Reflecting on our trip, I find it amazing that our plan went off without a hitch—minus the last-minute route change on the way back. Despite the frigid weather, slippery roads, and an SUV so technologically advanced that it made me fear for its fragility in harsh climates, everything had gone accordingly and the GLS was intact.
What We Learned
The big takeaway? Well, there's more than one. First, always carry the right tools for the job and expect the unexpected. For example, my wife loves to travel in comfy shoes and there's nothing wrong with that, but if you're in the middle of winter where it snows, also bring a pair of boots. Don't get caught having to hike out of a ditch in house slippers.
Second, take it easy. Driving in snowy or icy conditions isn't rocket science, and while there are techniques to develop with practice, they all start with taking it easy. Slow down and leave a huge gap to the car in front. These two tips alone can help save lives.
Third, over-engineering matters and the GLS 63 AMG is living proof of that. Demanding scenarios like our road trip truly put build quality and reliability to the test. Whether it's blasting down the Autobahn at 170 mph, off-roading in Death Valley, or hauling messy children to the Great White North in subzero temps, building a car to exceed expectations rather than just meet them is the difference between getting to your destination and getting stranded on the way to.
Finally, the GLS isn't just Mercedes-Benz's (almost) flagship, but it's ostensibly the flagship of the entire SUV spectrum. It is what a luxury SUV should be and what its competitors should aspire to become. No more and no less. $150,000 is a steep price to pay for perfection, of course it is, but that's also the very top of the GLS spectrum. A GLS 450 with a 362-hp turbo inline-six costs around $80,000, and a GLS 580 with all the goodies and a 483-hp biturbo V8 is about $115,000. That's $35,000 less than the 63 and you still get 90 percent of the experience.
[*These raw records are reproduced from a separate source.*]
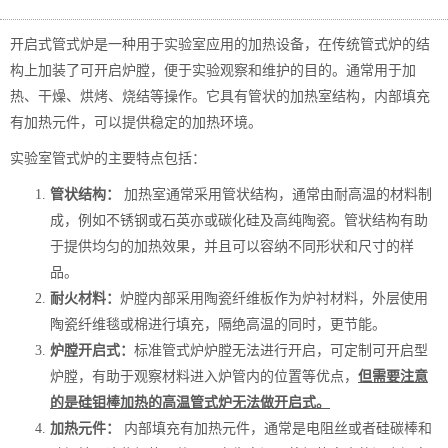
开启式管式炉是一种用于实验室应用的加热设备，在传统管式炉的结
构上加装了可开启炉膛，便于实验观察和维护的目的。通常用于加
热、干燥、烘烤、烧结等操作。它具有管状的加热室结构，内部填充
有加热元件，可以提供稳定的加热环境。
实验室管式炉的主要特点包括：
管状结构：
加热室通常采用管状结构，通常由耐高温的材料制
成，例如不锈钢或石英亦或碳化硅及高纯陶瓷。管状结构有助
于提供均匀的加热效果，并且可以容纳不同形状和尺寸的样
品。
耐火材料：
炉膛内部采用陶瓷纤维板作为炉衬材料，外层使用
陶瓷纤维毯或棉进行填充，隔绝高温的同时，更节能。
炉膛开启式：
标准管式炉炉膛无法进行开启，可定制可开启型
炉膛，有助于观察材料进入炉管内的位置等优点，
但需要注意
的是硅钼棒加热的高温管式炉无法做开启式。
加热元件：
内部填充有加热元件，通常是电阻丝或者硅碳棒和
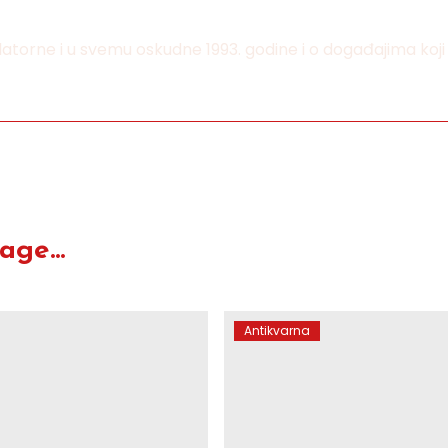
flatorne i u svemu oskudne 1993. godine i o događajima ko
ge...
Antikvarna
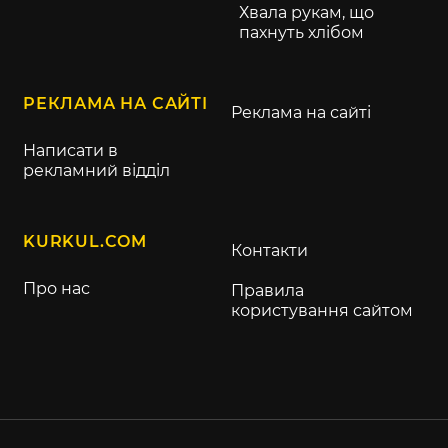
Хвала рукам, що
пахнуть хлібом
РЕКЛАМА НА САЙТІ
Реклама на сайті
Написати в
рекламний відділ
KURKUL.COM
Контакти
Про нас
Правила
користування сайтом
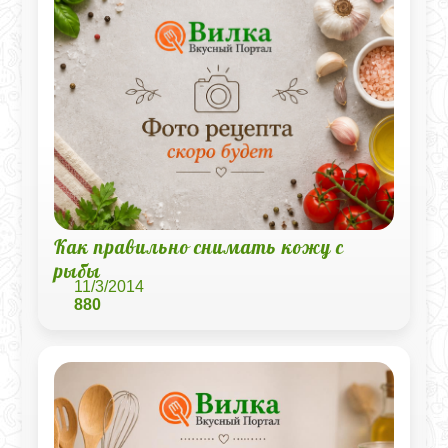
Как правильно снимать кожу с
рыбы
11/3/2014
880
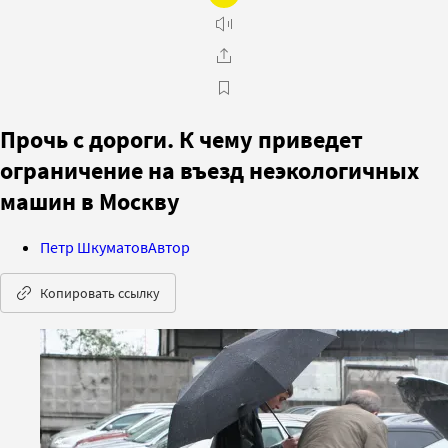
Прочь с дороги. К чему приведет
ограничение на въезд неэкологичных
машин в Москву
Петр Шкуматов
Автор
Копировать ссылку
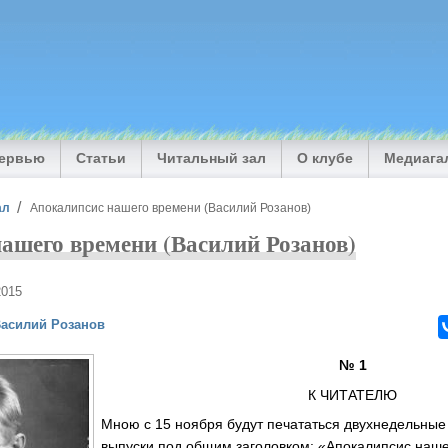
тервью
Статьи
Читальный зал
О клубе
Медиага
ал
Апокалипсис нашего времени (Василий Розанов)
ашего времени (Василий Розанов)
2015
асилий Розанов
№ 1
К ЧИТАТЕЛЮ
Мною с 15 ноября будут печататься двухнедельны
выпуски под общим заголовком: «Апокалипсис наше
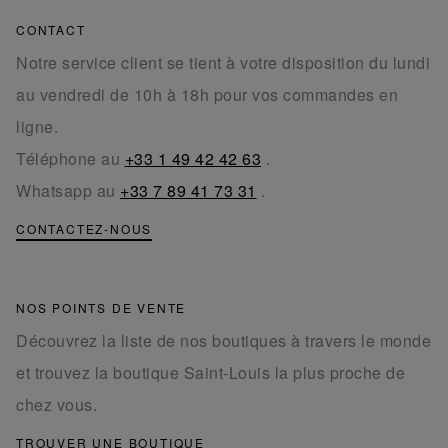
CONTACT
Notre service client se tient à votre disposition du lundi
au vendredi de 10h à 18h pour vos commandes en
ligne.
Téléphone au
+33 1 49 42 42 63
.
Whatsapp au
+33 7 89 41 73 31
.
CONTACTEZ-NOUS
NOS POINTS DE VENTE
Découvrez la liste de nos boutiques à travers le monde
et trouvez la boutique Saint-Louis la plus proche de
chez vous.
TROUVER UNE BOUTIQUE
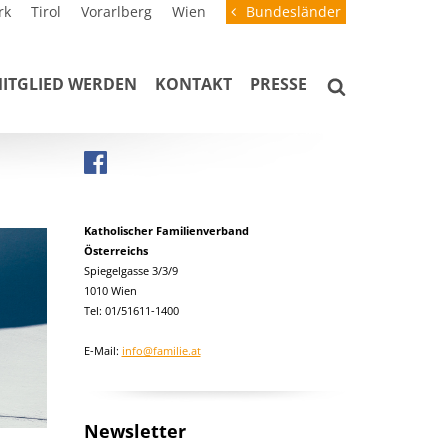
rk
Tirol
Vorarlberg
Wien
Bundesländer
ITGLIED WERDEN
KONTAKT
PRESSE
Katholischer Familienverband
Österreichs
Spiegelgasse 3/3/9
1010 Wien
Tel: 01/51611-1400
E-Mail:
info@familie.at
Newsletter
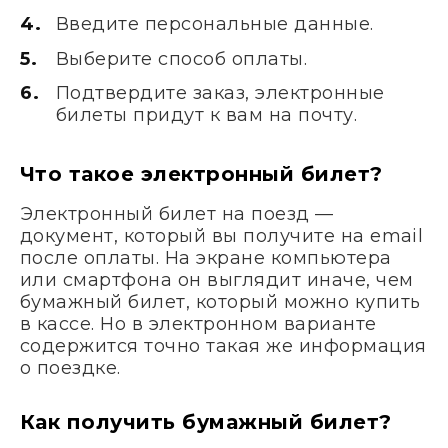
Введите персональные данные.
Выберите способ оплаты.
Подтвердите заказ, электронные
билеты придут к вам на почту.
Что такое электронный билет?
Электронный билет на поезд —
документ, который вы получите на email
после оплаты. На экране компьютера
или смартфона он выглядит иначе, чем
бумажный билет, который можно купить
в кассе. Но в электронном варианте
содержится точно такая же информация
о поездке.
Как получить бумажный билет?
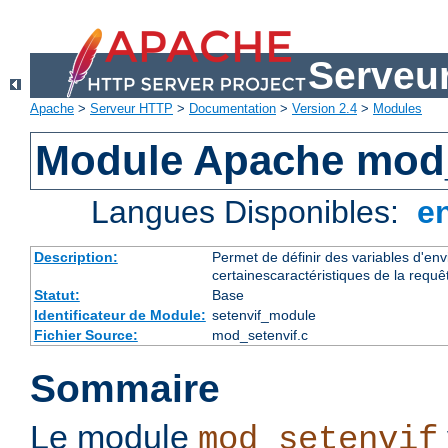
Serveu
Apache
>
Serveur HTTP
>
Documentation
>
Version 2.4
>
Modules
Module Apache mod_
Langues Disponibles:
e
Description:
Permet de définir des variables d'en
certainescaractéristiques de la requê
Statut:
Base
Identificateur de Module:
setenvif_module
Fichier Source:
mod_setenvif.c
Sommaire
Le module
mod_setenvif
Call it a family SUV, a grand touring SUV, or just an overpowered German SUV for well-off soccer moms and baseball dads who find themselves in traffic court a lot, it doesn't matter. It's still the best damn SUV I've ever driven, full stop.
UPDATE 2/25/21: A Mercedes spokesperson reached out to me to explain that while my specific test vehicle did not feature a heated steering wheel, it is possible to customize a carbon fiber steering wheel with a heating element. In a nutshell, it comes down to the "AMG Drive Unit," which are the configurable steering wheel buttons located on either side of the wheel’s center lower spoke. You can essentially choose to have these and not a heating element, or the other way around, but not both. It's all a matter of preference, and in this case, the test vehicle was equipped with the buttons.